When you look at that record, the self-congratulatory tone of the Republicans who have been running Washington seems absurdly unjustified. In July, when the White House Office of Management and Budget said the deficit for this year would decline to $333 billion from $412 billion in 2004, President Bush said, "It's a sign that our economy is strong, and it's a sign that our tax relief plan, our pro-growth policies are working."
In August, when the Congressional Budget Office lowered the deficit forecast to $331 billion, Republican Rep. Jim Nussle of Iowa, the chairman of the House Budget Committee, said, "We're clearly on the right track. The strong economy, higher revenues and falling deficit projections are all results of the successful leadership and policies of the Congress and the president."
These judgments were faulty at the time. They made no provision for the continuing costs of the war in Iraq, or for the Republican plan to end the estate tax and make all the previous Bush tax cuts permanent. And, most of all, they did not realistically calculate the costs of the new Medicare prescription drug benefit and the looming obligations to the millions of baby boomers who are nearing retirement age.
Now those pre-Katrina estimates have been rendered even more ridiculous. In the first 10 days since the storm hit, the president asked Congress for emergency appropriations of $62 billion -- and the bills are just starting to come in.

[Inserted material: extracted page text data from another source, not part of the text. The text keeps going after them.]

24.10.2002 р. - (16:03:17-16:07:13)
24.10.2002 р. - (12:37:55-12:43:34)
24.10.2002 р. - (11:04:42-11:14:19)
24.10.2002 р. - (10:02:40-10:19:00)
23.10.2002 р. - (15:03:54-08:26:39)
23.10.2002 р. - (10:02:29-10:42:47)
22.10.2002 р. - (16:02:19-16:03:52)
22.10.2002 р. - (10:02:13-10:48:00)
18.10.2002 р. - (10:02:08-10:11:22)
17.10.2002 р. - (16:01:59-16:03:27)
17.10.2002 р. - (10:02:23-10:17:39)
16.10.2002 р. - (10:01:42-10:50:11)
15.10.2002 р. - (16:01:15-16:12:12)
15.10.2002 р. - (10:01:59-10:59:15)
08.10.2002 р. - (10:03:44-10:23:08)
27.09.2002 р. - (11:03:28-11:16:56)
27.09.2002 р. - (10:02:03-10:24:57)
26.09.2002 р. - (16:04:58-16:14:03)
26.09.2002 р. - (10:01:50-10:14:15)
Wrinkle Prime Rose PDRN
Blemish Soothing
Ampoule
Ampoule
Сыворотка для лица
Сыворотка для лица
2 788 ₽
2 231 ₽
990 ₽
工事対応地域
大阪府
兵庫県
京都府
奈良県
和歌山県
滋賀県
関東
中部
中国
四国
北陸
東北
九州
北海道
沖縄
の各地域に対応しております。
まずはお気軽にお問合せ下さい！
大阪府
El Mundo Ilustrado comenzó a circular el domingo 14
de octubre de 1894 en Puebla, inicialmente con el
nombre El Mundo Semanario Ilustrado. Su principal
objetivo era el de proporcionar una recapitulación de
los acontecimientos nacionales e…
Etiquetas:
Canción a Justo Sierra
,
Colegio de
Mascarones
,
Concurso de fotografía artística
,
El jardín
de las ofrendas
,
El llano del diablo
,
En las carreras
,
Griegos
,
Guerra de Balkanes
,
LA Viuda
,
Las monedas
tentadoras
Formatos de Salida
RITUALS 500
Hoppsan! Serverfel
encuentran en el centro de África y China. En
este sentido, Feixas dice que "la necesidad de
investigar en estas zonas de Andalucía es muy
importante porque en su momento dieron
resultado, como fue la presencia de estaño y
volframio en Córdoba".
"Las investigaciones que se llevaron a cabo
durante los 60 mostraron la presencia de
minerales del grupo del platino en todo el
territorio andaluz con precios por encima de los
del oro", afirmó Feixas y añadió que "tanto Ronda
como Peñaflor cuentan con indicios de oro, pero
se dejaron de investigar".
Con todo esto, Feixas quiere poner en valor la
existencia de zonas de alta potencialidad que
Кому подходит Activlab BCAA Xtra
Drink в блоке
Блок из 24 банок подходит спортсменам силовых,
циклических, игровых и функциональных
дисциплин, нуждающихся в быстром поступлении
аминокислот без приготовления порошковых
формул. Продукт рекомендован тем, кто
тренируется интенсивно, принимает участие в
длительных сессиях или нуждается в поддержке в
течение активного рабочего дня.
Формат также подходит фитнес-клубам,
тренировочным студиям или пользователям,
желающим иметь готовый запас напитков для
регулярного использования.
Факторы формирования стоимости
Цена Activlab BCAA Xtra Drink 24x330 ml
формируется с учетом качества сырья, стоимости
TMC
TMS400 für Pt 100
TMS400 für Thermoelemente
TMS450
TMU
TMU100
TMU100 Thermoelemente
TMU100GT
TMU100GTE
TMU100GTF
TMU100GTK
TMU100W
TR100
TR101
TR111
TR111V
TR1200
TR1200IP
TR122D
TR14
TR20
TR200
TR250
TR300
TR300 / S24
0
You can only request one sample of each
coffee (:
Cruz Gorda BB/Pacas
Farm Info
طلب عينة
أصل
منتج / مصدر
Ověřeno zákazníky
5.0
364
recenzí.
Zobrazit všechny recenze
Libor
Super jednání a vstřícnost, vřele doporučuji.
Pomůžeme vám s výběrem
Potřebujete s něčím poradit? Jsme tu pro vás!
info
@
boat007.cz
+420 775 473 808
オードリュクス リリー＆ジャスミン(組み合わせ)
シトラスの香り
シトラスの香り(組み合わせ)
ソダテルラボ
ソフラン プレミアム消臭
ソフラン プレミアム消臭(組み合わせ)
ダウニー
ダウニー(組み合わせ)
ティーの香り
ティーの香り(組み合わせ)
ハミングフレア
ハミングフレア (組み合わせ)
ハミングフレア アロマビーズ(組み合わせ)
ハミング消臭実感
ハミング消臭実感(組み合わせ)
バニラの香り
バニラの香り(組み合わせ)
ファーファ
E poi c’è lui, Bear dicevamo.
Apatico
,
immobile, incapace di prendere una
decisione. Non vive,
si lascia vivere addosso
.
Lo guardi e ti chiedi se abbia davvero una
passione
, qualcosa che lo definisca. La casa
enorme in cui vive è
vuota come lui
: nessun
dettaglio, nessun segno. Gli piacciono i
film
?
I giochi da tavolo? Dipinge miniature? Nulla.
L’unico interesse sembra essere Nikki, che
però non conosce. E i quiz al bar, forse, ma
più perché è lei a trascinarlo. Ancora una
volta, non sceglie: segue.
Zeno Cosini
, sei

The question is whether this will force the president and congressional Republicans to suspend their obsessive drive to reduce the revenue base of the federal government, or whether they will finally start paying the bills their government is incurring.
It is hard to be optimistic on that score. This president may not literally be incapable of reversing directions, but we have yet to see him do that on any significant matter. Treasury Secretary John Snow reportedly told congressional Republicans in a closed meeting that Katrina strengthens the case for making the Bush tax cuts permanent. Some Republicans in Congress are appalled at the fiscal wreckage, but the leadership on Capitol Hill has yet to assert its constitutional power of the purse or do anything but increase the damage by cutting taxes while simultaneously boosting spending.
The warning signs of impending economic calamity are every bit as evident as the forecasts of ruin for New Orleans when a major hurricane hit.
The runaway budget deficits are compounded by the persistent and growing imbalance in our trade accounts -- jeopardizing the inflow of foreign funds we have used to finance our debt.
At a private dinner the other evening where many of the men and women who have steered economic and fiscal policy during the past two decades were expressing their alarm about this situation, one speaker summarized the feelings of the group:
"I think it's 1925," he said, "and we're headed for 1929."